Kalman is now a professor of film and a documentary filmmaker. His family history may never have become a film had it not been for Györgyi Magó, a high school teacher in Kalosca, who found him online. Magó had been looking for members of Jewish families of Kalosca who had dispersed over the globe after the Nazi takeover.

Though not a Jew herself, “I was always sensitive when someone was humiliated or hurt,” says Magó, explaining her motivation in digging into Jewish history. She had taken an interest in the Jewish residents of her hometown while researching her thesis in 2003 and participated in the March of the Living from Auschwitz to Berkenau in 2004.

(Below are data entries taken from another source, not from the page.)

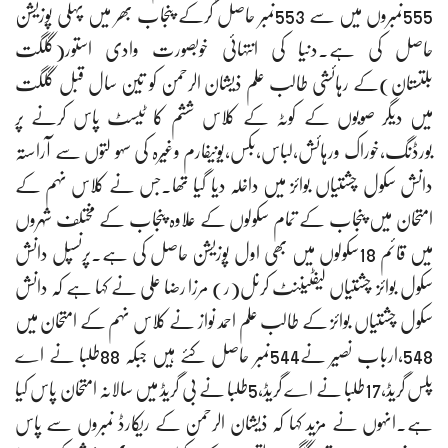
555نمبروں میں سے 553نمبر حاصل کرکے پنجاب بھر میں پہلی پوزیشن
حاصل کی ہے۔دنیا کی انتہائی خوبصورت وادی استور(گلگت
بلتستان)کے رہائشی طالب علم ذیشان الرحمن کو تین سال قبل گلگت
میں دیگر صوبوں کے کوٹہ کے کلاس ششم کا ٹیسٹ پاس کرنے پر
بورڈنگ،خوراک ورہائش،لباس،بکس،یونیفارم وغیرہ کی سہو لتوں سے آراستہ
دانش سکول چشتیاں بوائز میں داخلہ دیا گیا تھا۔جس نے کلاس نہم کے
امتحان میں پنجاب کے تمام سکولوں کے علاوہ پنجاب کے مختلف شہروں
میں قائم 18سکولوں میں بھی اول پوزیشن حاصل کی ہے۔پرنسپل دانش
سکول بوائز چشتیاں لیفٹیننٹ کرنل(ر) مرزا رضا علی نے کہا ہے کہ دانش
سکول چشتیاں بوائز کے طالب علم احمد نواز نے کلاس نہم کے امتحان میں
548،ارباب نصیر نے544نمبر حاصل کئے ہیں جبکہ 88طلبا نے اے
پلس گریڈ،17طلبا نے اے گریڈ،5طلبا نے بی گریڈ میں سالانہ امتحان پاس کیا
ہے۔انہوں نے مزید کہا کہ ذیشان الرحمن کے ریکارڈ نمبروں سے پاس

From that point on, she tracked down descendants and survivors of the holocaust –– some in their 80s, and some who were mere toddlers at the time –– in the U.S., Canada and in Israel. When Magó wrote to one of them in Montreal and did not hear back from her, she assumed it was because the elderly survivor would rather not remember her past. But then emails began pouring in from all over the world; the woman in Canada had notified all of her relatives.

Kalosca had been an archdiocese founded by King Stephen in the 11th century, the Catholic church being the sole landowner. When Jews began to open businesses in Kalosca in the late 18th century, they were not permitted to live in the town. In 1840 came the turning point: the archbishop allowed Jewish residents, and 24 years later the Catholic church donated most of the bricks to build the city’s first synagogue. What followed was the golden age of Kalosca and its Jewry, of growth and peaceful coexistence.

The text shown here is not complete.